May–May (Kristen Johnston) and Peter (Steve Zahn) lead a snake handling church, and later visit the Gemstone estate, hiding their mockery and disdain for them. Peter confides in Eli that he is in financial trouble after having spent $25,000 on the Gemstone's Y2K survival kits. Eli offers to help him out by buying back his unused inventory. Peter eventually comes clean to his family, causing May–May to confront Eli and refuse to accept any of his money. Eli and Aimee-Leigh talk at the salvation center, worried about May–May's accusations of their dishonesty regarding Y2K, revealing they never believed in it. Their conversation soon exchanges into their children, with them admitting Judy is a problem, unaware that Judy is nearby overhearing them.

Jesse demands that Judy give back Amber's ring, and they both bond over their conflicts. Judy returns the ring to Amber, while Jesse dons a mask and brutally attacks Trent for cutting Judy's hair, shaving his hair and spanking him in front of the class. After a suggestion from Martin (Gregory Alan Williams), Eli faces the protesters, admitting his own mistakes but convincing them to give them a chance to spread the word of God in the church. Peter prepares to take the survival kits to Eli, but instead decides to leave them in a storage unit. He later attempts to rob a bank, but ends up killing a security guard, while collapsing after being shot in the cheek and leg, unable to move as police sirens approach.

==Production==
===Development===
The episode was written by executive producer John Carcieri and series creator Danny McBride, and directed by executive producer David Gordon Green. This was Carcieri's 14th writing credit, McBride's 23rd writing credit, and Green's ninth directing credit.

===Writing===
J. Gaven Wilde explained that the scene at Judy's bedroom was done to further develop their characters beyond their conflicts, explaining, "What I really tried to bring to that scene was an overall brother-sister tension. We wanted to show that Jesse and Judy are deeper than what we have seen so far. They're not just these one-dimensional characters. They can be deep and complex." Emma Shannon also added, "I think, deep down, they love each other. I think, especially with the introduction of Kelvin, they grew closer, because neither of us wanted Kelvin to be a new member of the family. We hate each other, but deep down we love each other."

===Filming===
For the episode, David Gordon Green explained the crew was not "shooting it like a comedy." As a form of subverting expectations, Green chose to film Peter's robbery from the point of view of the diner booth across the street. He explained, "We're just trying to up the ante, and do something different. It was something you had to map out and choreograph and do safely, so nobody got run over. Then you hope that the lighting stays the same so you can do it all in one take."

==Reception==
===Viewers===
In its original American broadcast, "I Have Not Come to Bring Peace, But a Sword" was seen by an estimated 0.240 million household viewers with a 0.05 in the 18-49 demographics. This means that 0.05 percent of all households with televisions watched the episode. This was a slight decrease in viewership from the previous episode, which was watched by 0.256 million household viewers with a 0.05 in the 18-49 demographics.

===Critical reviews===
"Interlude III" received extremely positive reviews from critics. Matt Schimkowitz of The A.V. Club gave the episode a "B+" grade and wrote, "'Interlude III' provides much context to the first four episodes but also raises questions about the future. Namely, why was Peter's investment in Eli's doomsday grift such a secret? Most importantly, May–May attacks Aimee-Leigh in the season opener. Why does she blame her specifically?"

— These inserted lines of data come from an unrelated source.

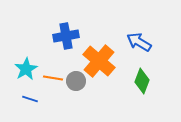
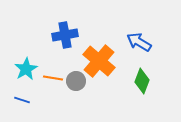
blue cross: moved 1 px left, 1 px up
blue line: moved 8 px left, 1 px down
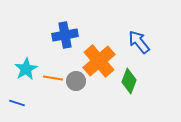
blue arrow: rotated 20 degrees clockwise
orange cross: rotated 8 degrees clockwise
green diamond: moved 13 px left
blue line: moved 5 px left, 3 px down
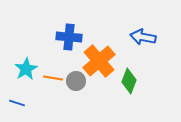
blue cross: moved 4 px right, 2 px down; rotated 15 degrees clockwise
blue arrow: moved 4 px right, 5 px up; rotated 40 degrees counterclockwise
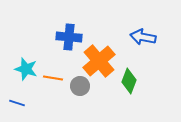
cyan star: rotated 25 degrees counterclockwise
gray circle: moved 4 px right, 5 px down
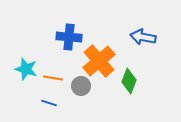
gray circle: moved 1 px right
blue line: moved 32 px right
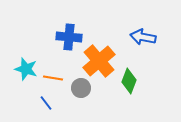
gray circle: moved 2 px down
blue line: moved 3 px left; rotated 35 degrees clockwise
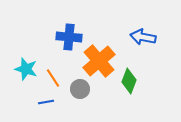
orange line: rotated 48 degrees clockwise
gray circle: moved 1 px left, 1 px down
blue line: moved 1 px up; rotated 63 degrees counterclockwise
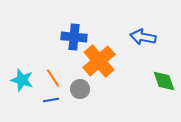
blue cross: moved 5 px right
cyan star: moved 4 px left, 11 px down
green diamond: moved 35 px right; rotated 40 degrees counterclockwise
blue line: moved 5 px right, 2 px up
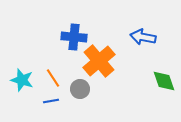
blue line: moved 1 px down
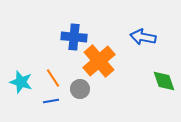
cyan star: moved 1 px left, 2 px down
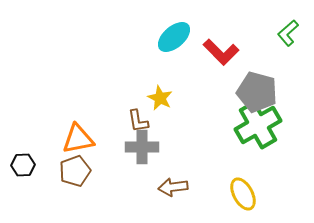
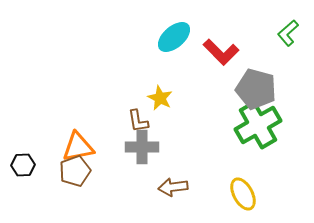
gray pentagon: moved 1 px left, 3 px up
orange triangle: moved 8 px down
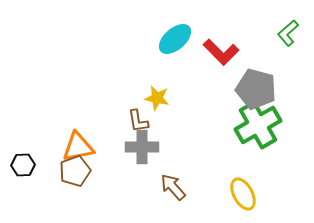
cyan ellipse: moved 1 px right, 2 px down
yellow star: moved 3 px left; rotated 15 degrees counterclockwise
brown arrow: rotated 56 degrees clockwise
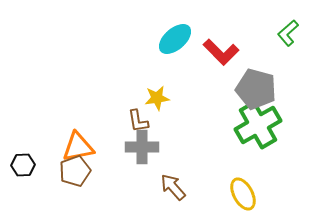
yellow star: rotated 20 degrees counterclockwise
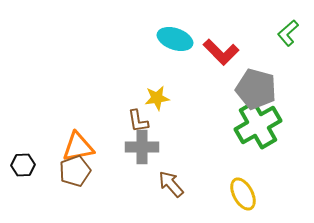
cyan ellipse: rotated 60 degrees clockwise
brown arrow: moved 2 px left, 3 px up
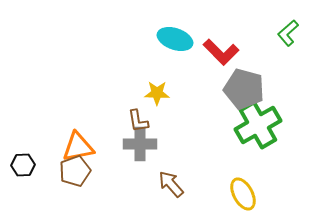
gray pentagon: moved 12 px left
yellow star: moved 5 px up; rotated 10 degrees clockwise
gray cross: moved 2 px left, 3 px up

Scott Tobias of Vulture gave the episode a perfect 5 star rating out of 5 and wrote, "The Righteous Gemstones doesn't try to use 'Interlude III' as too tidy an account of the adult Judy, but it does show what a misfit she remains as the middle sibling and only girl in a family whose business doesn't have a succession track for women." Breeze Riley of Telltale TV gave the episode a 4 star rating out of 5 and wrote, "Every season The Righteous Gemstones delivers a standout flashback episode, and Season 3 is no different. 'Interlude III' sets up the feud between the Montgomerys and Gemstones while also giving us a heartwrenching look at Judy’s youth."